All of a sudden, it hit her. Everything was about to change. Again. And she wasn’t entirely sure she was up to it.
So she did what she always did when everything got to be a bit too much: looked for Micah. She found her best friend in her dads’ apartment. He’d offered to redecorate Molly’s old room while they were gone, in order to make it palatable enough for a thirteen year old boy.
She’d half expected to find him still at work; Micah had suffered from insomnia for years, and she didn’t doubt he’d be awake, even at two in the morning. Instead he was in the kitchen, sitting at the table her dads had had for years, at his laptop. Perfect. She opened her own laptop and sent off a quick email to him. All it said was: I need to talk or I’m going to go crazy.
Twenty seconds later, a messenger window popped up on her screen.
You’re still awake? Thought you’d be asleep.
I’m too wired to sleep. Can’t believe I’m going to meet him tomorrow. Son of the evil ex-partner and eviler ex-wife.
You’re still angry at Janice? Micah had, of course, heard her rant and rave about the woman who had stabbed her dad in the back and broken his heart in the space of a few months. And for what? Matt had shown her the letter, and Molly didn’t buy the woman’s bullshit for a minute.
I just can’t believe that she would do that to Matt. Lie about the paternity test, I mean, just so she’d get him to agree to a divorce. With parents like that, I’m amazed Jacob doesn’t have horns and a forked tail.

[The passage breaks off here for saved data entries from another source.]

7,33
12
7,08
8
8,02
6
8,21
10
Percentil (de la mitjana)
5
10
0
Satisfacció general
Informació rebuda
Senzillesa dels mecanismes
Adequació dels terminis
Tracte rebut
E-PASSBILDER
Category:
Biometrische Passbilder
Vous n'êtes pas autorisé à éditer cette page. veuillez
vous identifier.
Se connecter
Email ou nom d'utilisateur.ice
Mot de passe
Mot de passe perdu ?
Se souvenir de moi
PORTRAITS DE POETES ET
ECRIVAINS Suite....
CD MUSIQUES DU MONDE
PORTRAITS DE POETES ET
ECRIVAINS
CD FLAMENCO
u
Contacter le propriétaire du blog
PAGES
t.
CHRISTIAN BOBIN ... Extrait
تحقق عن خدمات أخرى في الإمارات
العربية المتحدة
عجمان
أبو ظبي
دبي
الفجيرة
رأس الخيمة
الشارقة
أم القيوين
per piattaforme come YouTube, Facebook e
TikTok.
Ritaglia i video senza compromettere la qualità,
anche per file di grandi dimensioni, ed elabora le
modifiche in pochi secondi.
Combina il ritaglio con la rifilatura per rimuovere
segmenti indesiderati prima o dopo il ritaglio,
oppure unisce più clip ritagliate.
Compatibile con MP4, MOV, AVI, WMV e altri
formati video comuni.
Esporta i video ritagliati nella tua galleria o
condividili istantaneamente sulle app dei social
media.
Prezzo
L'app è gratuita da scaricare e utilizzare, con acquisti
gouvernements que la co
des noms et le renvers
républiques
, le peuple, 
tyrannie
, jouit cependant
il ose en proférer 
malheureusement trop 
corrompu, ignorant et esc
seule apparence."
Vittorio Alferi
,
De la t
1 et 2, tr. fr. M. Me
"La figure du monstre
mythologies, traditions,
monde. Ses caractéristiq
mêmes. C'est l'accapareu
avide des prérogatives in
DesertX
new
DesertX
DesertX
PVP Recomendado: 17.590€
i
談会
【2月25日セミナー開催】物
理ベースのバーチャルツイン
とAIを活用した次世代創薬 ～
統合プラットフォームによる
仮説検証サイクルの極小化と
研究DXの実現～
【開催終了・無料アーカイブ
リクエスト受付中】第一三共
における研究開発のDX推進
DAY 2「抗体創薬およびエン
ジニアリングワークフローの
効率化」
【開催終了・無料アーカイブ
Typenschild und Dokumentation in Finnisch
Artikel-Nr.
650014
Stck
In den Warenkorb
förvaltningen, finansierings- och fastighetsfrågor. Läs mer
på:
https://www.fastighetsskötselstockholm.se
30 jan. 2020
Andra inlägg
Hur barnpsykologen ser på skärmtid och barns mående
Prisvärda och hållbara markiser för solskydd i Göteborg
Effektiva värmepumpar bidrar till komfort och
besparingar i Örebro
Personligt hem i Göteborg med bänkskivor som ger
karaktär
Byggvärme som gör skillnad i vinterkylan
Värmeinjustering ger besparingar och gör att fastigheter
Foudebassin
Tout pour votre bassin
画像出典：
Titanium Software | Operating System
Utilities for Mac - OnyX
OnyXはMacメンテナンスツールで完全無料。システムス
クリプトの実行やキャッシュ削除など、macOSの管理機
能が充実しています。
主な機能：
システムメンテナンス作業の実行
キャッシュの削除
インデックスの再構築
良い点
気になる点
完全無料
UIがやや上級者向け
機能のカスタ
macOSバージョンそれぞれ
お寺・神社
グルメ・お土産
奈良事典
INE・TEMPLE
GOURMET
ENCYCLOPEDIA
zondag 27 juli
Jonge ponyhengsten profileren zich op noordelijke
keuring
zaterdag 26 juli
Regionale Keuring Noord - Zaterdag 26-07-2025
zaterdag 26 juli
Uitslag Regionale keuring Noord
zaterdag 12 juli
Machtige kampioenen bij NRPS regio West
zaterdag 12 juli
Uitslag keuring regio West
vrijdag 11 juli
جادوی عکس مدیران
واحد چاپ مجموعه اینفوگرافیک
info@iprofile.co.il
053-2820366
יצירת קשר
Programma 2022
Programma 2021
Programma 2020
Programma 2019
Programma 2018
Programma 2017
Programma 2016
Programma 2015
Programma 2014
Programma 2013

Molly saw Micah snort laughter. He’s not the Antichrist, Molly.
She tapped the keys of her laptop, but didn’t write anything for a moment. Finally, she said, He could be. That’s what Hiro said, remember? He’s got some kind of ability apparently, and I’d guess a powerful one. Add that to the fact that he’s just lost his Mom and is meeting all of us for the first time. I’m going to be surprised if we all come out of this alive.
Micah’s brows furrowed as he typed his response. You really are worried about this, aren’t you?
She started to type that she wasn’t, not really, it was just a joke. Then she realized that Micah was right.
Yes, she typed. I don’t know why. I just can’t help feeling like it’s the end of the world. AGAIN. I can’t stand it. I shouldn’t have come.
In the New York apartment, she saw Micah smile. You’re just paranoid. Remember, he’s more scared of you than you are of him.
Molly rolled her eyes. He’s not a rattlesnake, smartass. He’s a thirteen year old kid, and they’re not scared of anything.
Thirteen year old girls aren’t, maybe. Thirteen year old boys who’ve been recently orphaned are scared of everything. Trust me, I remember.
Molly sighed. Like that’s much better. What can I say to him that won’t make him hate me? “Welcome to the Evolved Orphans’ Club, here’s your membership card?”
I can whip up some decoder rings, if you want.
Molly laughed, a little unwillingly. Maybe. But seriously, what can I say to Jacob? How can I possibly make this not be a disaster?
Molly saw Micah lean back. He sat there, fingers tapping on the wood of the old kitchen table.
Finally, the reply came. You remember what you told me after my mom died?
Molly bit her lip. She did. She’d told him that it got easier after a while, the loss didn’t feel like you’d broken off part of your heart and buried in the ground.
Yes. And you got mightily pissed at me, as I recall.
I’d just watched my mom die. I didn’t want any kind of comfort. I didn’t want to talk about how I felt, either. I was angry at the world.
I know, she typed, remembering. Molly knew that in many ways, Micah still was. He kept most people at a distance, especially since Monica died, save for her and her dads. He hid his damage well under a funny and easygoing demeanor, but the rage was there, buried deep. She’d gone on missions with him, seen him take down evil and vicious killers without that sweet smile ever leaving his face. Always in the name of saving the world.
He had told Molly once, a few years back, that she was his conscience, his saving grace. He’d been kind of drunk at the time, but Molly took his words to heart. He needed her. And she needed him just as much.
Point is, Micah wrote, he’s going to be angry for a while. He’s going to push people, goad them. Especially Matt, I bet. Don’t let him get to you. Be friendly; but don’t lay on the sympathy too thick or it’ll backfire.
Molly nodded. She felt a little better, but she was still nervous. So what do I say to him?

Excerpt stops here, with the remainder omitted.